Namun selama ini KST sangat merugikan masyarakat, terlebih ketika mereka membakar gedung sekolah. Padahal sekolah sangat penting untuk memajukan generasi muda. Jika sekolah terbakar maka kasihan para muridnya karena tidak bisa belajar. Mereka terpaksa diliburkan karena menunggu keadaan tenang dari ancaman serangan KST.
Mau tak mau aktivitas SMK di Oksibil tersebut vakum untuk sementara. Para guru tentu mengutamakan keselamatan murid dari pembakaran atau serangan KST. Namun konsekuensinya sangat besar karena anak muda Papua tidak bisa belajar dengan maksimal jika hanya di rumah. Mereka ingin studi di sekolah dan bisa bertanya ke gurunya secara langsung.
Generasi muda Papua ingin maju dengan pendidikan yang baik. Namun langkah mereka terhalang oleh KST. Masyarakat makin membenci KST karena tega membakar sekolah, padahal proses belajar sangat penting untuk masa depan mereka. Dengan ijazah maka putra Papua bisa memiliki pekerjaan yang baik atau jadi wirausaha. Namun sekolah yang dicintai malah dibakar oleh KST.
Apalagi peristiwa pembakaran sekolah bukan kali ini saja terjadi. Pada bulan Mei 2022 KST juga pernah membakar gedung sekolah SD dan SMP di kawasan Hitadipa, Intan Jaya. Pembakaran sekolah di Oksibil dan Hitadipa menunjukkan bahwa KST memiliki rencana buruk untuk menghentikan kemajuan di Papua dan mereka tak ingin warga di Bumi Cendrawasih berpendidikan.

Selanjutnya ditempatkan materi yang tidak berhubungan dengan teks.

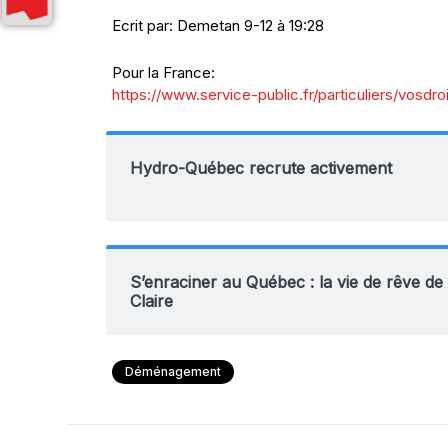
Ecrit par: Demetan 9-12 à 19:28
Pour la France:
https://www.service-public.fr/particuliers/vosdro
Hydro-Québec recrute activement
S’enraciner au Québec : la vie de rêve de
Claire
Déménagement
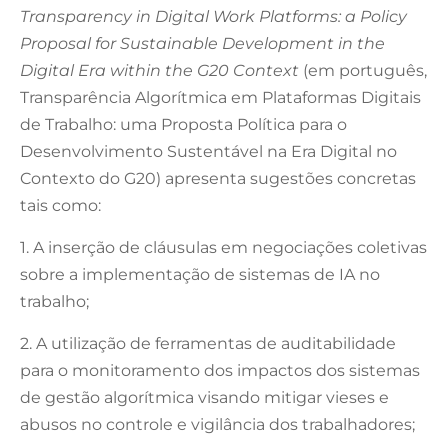
Transparency in Digital Work Platforms: a Policy
Proposal for Sustainable Development in the
Digital Era within the G20 Context
(em português,
Transparência Algorítmica em Plataformas Digitais
de Trabalho: uma Proposta Política para o
Desenvolvimento Sustentável na Era Digital no
Contexto do G20) apresenta sugestões concretas
tais como:
1. A inserção de cláusulas em negociações coletivas
sobre a implementação de sistemas de IA no
trabalho;
2. A utilização de ferramentas de auditabilidade
para o monitoramento dos impactos dos sistemas
de gestão algorítmica visando mitigar vieses e
abusos no controle e vigilância dos trabalhadores;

Padahal pendidikan sangat penting, khususnya bagi masa depan orang asli Papua. Mereka ingin agar lebih cerdas dan menguasai materi di sekolah dengan baik. Anak-anak Papua sudah mendapatkan beasiswa Otsus dan belajar dengan semangat di sekolah. Namun langkahnya terhenti sementara oleh KST.

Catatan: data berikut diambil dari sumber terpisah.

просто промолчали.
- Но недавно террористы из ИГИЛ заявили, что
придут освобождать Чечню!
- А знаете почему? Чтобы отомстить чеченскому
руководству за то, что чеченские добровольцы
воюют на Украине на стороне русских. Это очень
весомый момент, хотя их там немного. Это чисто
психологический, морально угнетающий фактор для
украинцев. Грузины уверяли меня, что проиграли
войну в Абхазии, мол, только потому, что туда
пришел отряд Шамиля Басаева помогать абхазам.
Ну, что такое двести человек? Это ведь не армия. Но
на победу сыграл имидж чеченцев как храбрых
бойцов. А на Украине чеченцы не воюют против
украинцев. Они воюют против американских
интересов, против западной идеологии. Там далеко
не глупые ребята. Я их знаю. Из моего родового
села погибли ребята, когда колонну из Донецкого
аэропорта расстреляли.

Oleh karena itu masyarakat Papua setuju akan pemberantasan KST karena selalu merugikan. Terlebih ketika KST tak hanya membakar sekolah dan menghambat generasi muda untuk maju. Namun mereka merekrut anak-anak Papua untuk jadi anggota baru.
Hasil penyelidikan dari Polres Intan Jaya menyatakan bahwa anak-anak SD direkrut oleh KST lalu ‘menghilang’ dan tiba-tiba muncul ke publik. Namun ia datang sambil membawa senjata api dan mencoba untuk menemba rakyat sipil.

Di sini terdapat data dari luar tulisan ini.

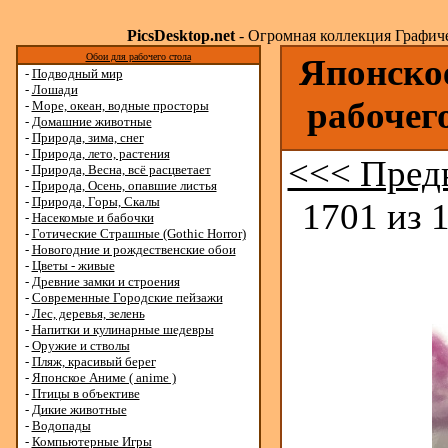
PicsDesktop.net
- Огромная коллекция Графичес
Обои для рабочего стола
Японское
-
Подводный мир
-
Лошади
рабочег
-
Море, океан, водные просторы
-
Домашние животные
-
Природа, зима, снег
-
Природа, лето, растения
<<< Пред
-
Природа, Весна, всё расцветает
-
Природа, Осень, опавшие листья
-
Природа, Горы, Скалы
1701 из 
-
Насекомые и бабочки
-
Готические Страшные (Gothic Horror)
-
Новогодние и рождественские обои
-
Цветы - живые
-
Древние замки и строения
-
Современные Городские пейзажи
-
Лес, деревья, зелень
-
Напитки и кулинарные шедевры
-
Оружие и стволы
-
Пляж, красивый берег
-
Японское Аниме ( anime )
-
Птицы в объективе
-
Дикие животные
-
Водопады
-
Компьютерные Игры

Ditengarai kelompok yang merekrut anak SD tersebut adalah Sabius Waker dan kelompoknya. Mereka sudah beberapa bulan ini menculik anak SD lalu dilatih untuk jadi kader baru. Dikatakan menculik karena orang tua anak SD tersebut tidak tahu bahwa anak-anaknya dilatih jadi anggota KST.
Masyarakat mengecam aksi KST yang keterlaluan karena merekrut anak SD jadi penembak dan pemberontak. Meski yang diambil adalah protolan SD alias anak putus sekolah, tetapi tetap saja mereka belum cukup umur karena memang usianya belum 17 tahun. Anak-anak seharusnya belajar di rumah, jika memang sudah tak bersekolah. Namun malah dilatih untuk melawan aparat, sungguh mengenaskan!
KST menghambat kemajuan generasi muda Papua yang sedang semangat belajar, dengan membakar gedung sekolah. Peristiwa pembakaran ini menunjukkan bahwa mereka tidak ingin anak-anak asli Bumi Cendrawasih untuk meraih pendidikan tinggi. Masyarakat mengecam aksi KST dan berharap mereka segera diburu dengan tuntas oleh aparat.